10. Mr. NAJI (Tunisia) said, with regard to the legal status of the code of conduct drawn up by the Ministry of the Interior, that police officers undertook in writing to respect human rights and freedoms and had to know all the relevant national and international human rights provisions. Those who breached the guidelines were liable to be severely disciplined. The guidelines were based on a variety of provisions of the Convention against Torture, which, like all other international instruments incorporated in Tunisian law, took precedence over the domestic legislation. They also had an educational role.

11. Regarding doctors' behaviour towards detainees in prisons, medical staff were bound, on pain of disciplinary measures and penalties, to respect the Code of Medical Ethics protecting prisoners. In addition, there were special training courses, seminars or symposia for heads of prison medical services.

12. Mr. KHEMAKHEM (Tunisia) said that there had been no written restriction on the duration of police custody until, in November 1987, article 13 of the Code of Criminal Procedure had been amended to set a limit of 4 days extensible, subject to approval by the Public Procurator, to a maximum of 10 days (CAT/C/20/Add.7, para. 23). Tunisia had instituted, and intended to pursue, a policy of gradually reducing the duration of pre-trial detention. Until 1987, a suspect could be held for two and a half years before being tried. The amendment of article 85 of the Penal Code in 1987 had cut the length of pre-trial detention to 6 months, with the possibility of extensions to 12 months for ordinary offences and 18 months for serious offences. Since 1993, the maximum duration of pre-trial detention, inclusive of extensions, had been 10 months for ordinary offences and 14 months for serious offences (ibid., paras. 27 and 29).

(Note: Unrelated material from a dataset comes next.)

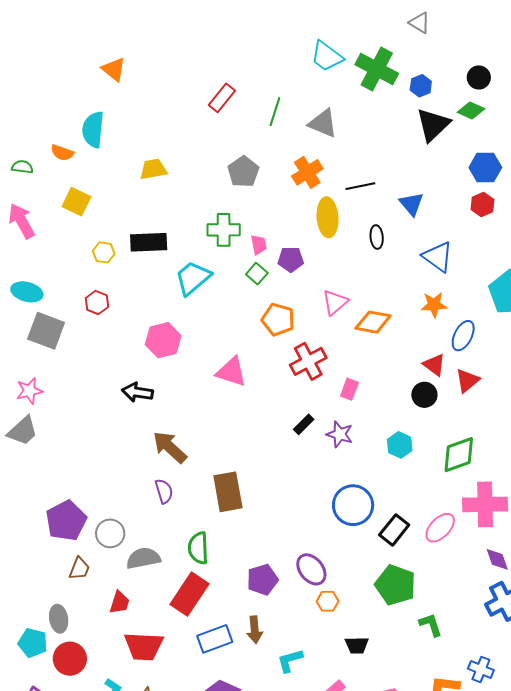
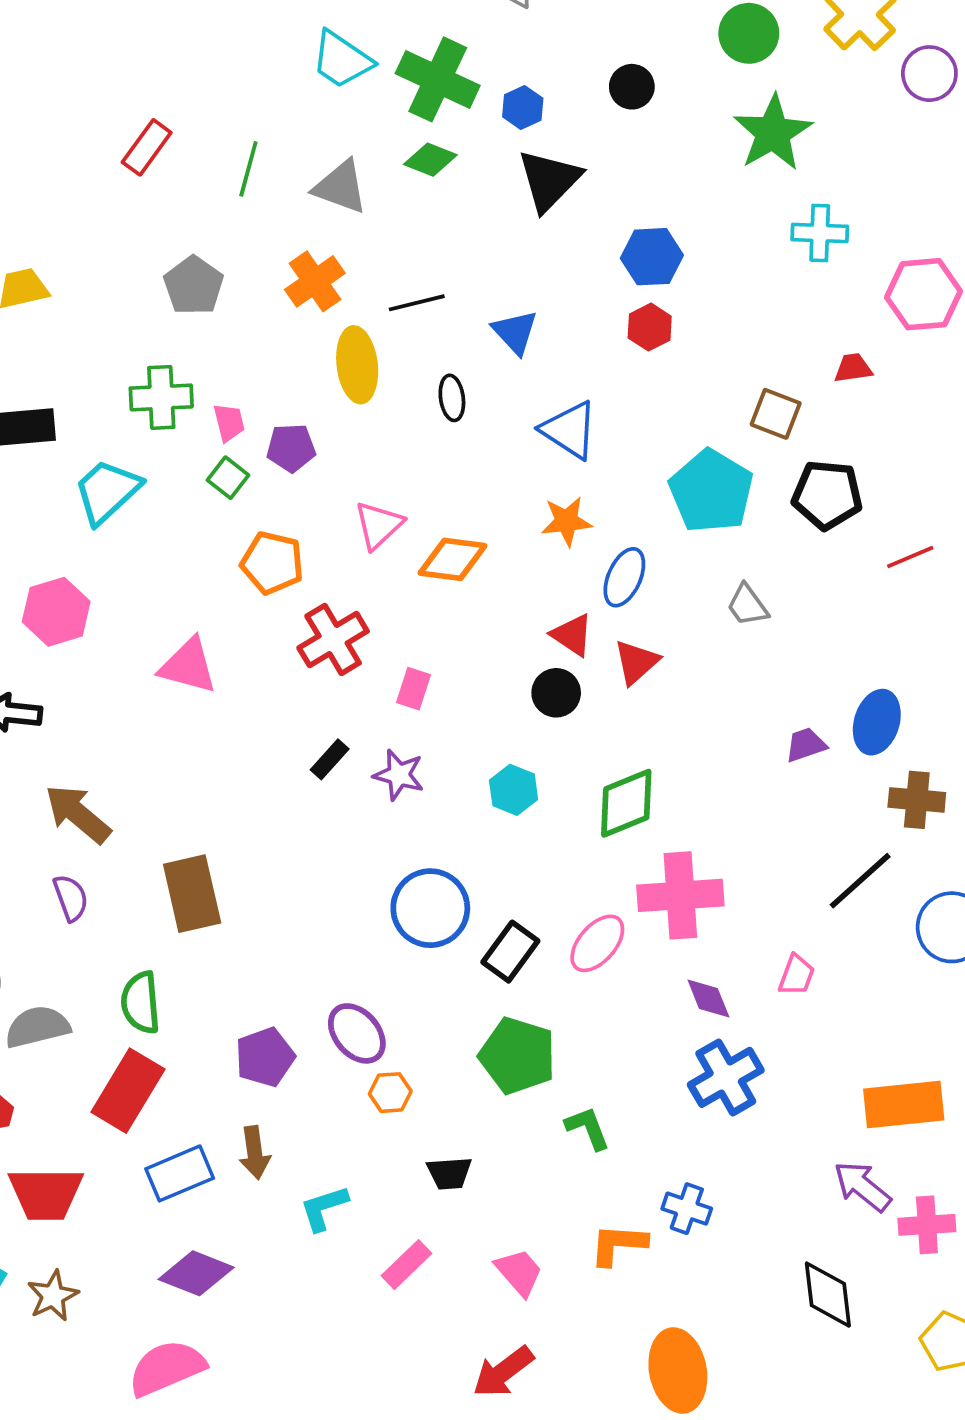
green diamond: (471, 111) -> (430, 160), moved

13. Mr. CHERIF (Tunisia) acknowledged that there was no definition of torture as such in his country's Penal Code and that the term "torture" did not appear in Tunisian law. Tunisia had, however, ratified the Convention against Torture - which, pursuant to article 32 of the Constitution, took precedence over domestic law – and it was, therefore, able in practice to apply the definition of torture contained in article 1 of the Convention.

14. A question had been raised concerning article 101 of the Penal Code, which provided for penalties for public officials who in, or in connection with the exercise of their duties, used violence or caused it to be used against anyone. The French text of that article, but not its Arabic counterpart, erroneously contained an expression equivalent to "without just cause". What the article actually recognized to public officials was not a right to torture, but a right of self-defence in the event of need. In any event, the problem of wording had no practical repercussions, since whenever necessary Tunisian courts based themselves on the Convention against Torture, which formed part of domestic law.

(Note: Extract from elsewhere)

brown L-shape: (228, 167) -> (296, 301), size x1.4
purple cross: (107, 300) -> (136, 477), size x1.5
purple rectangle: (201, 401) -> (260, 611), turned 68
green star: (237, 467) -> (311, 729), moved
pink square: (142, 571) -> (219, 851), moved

15. Mr. MORJANE (Tunisia) said that the Driss Commission had found that a total of 116 police officers had been involved in 105 cases of abuse of various kinds. Of the total, 55 had been found guilty and sentenced.

16. Mr. BEN CHEIKH (Tunisia) said that the Tunisian bar act did not permit action by a person's counsel while the client was in police custody. Other than before certain administrative or judicial authorities, suspects in police custody could not be represented by a lawyer until they had been indicted. Thereafter the lawyer could defend them during the investigation and the trial. The lawyer's rights of defence and action were safeguarded by law. Once the case file had been submitted to the public prosecutor's office, the accused could appoint one or more lawyers for his defence and was entitled to refuse to answer questions unless they were present. In criminal cases, representation by counsel was mandatory and the court would therefore appoint a lawyer if the accused did not.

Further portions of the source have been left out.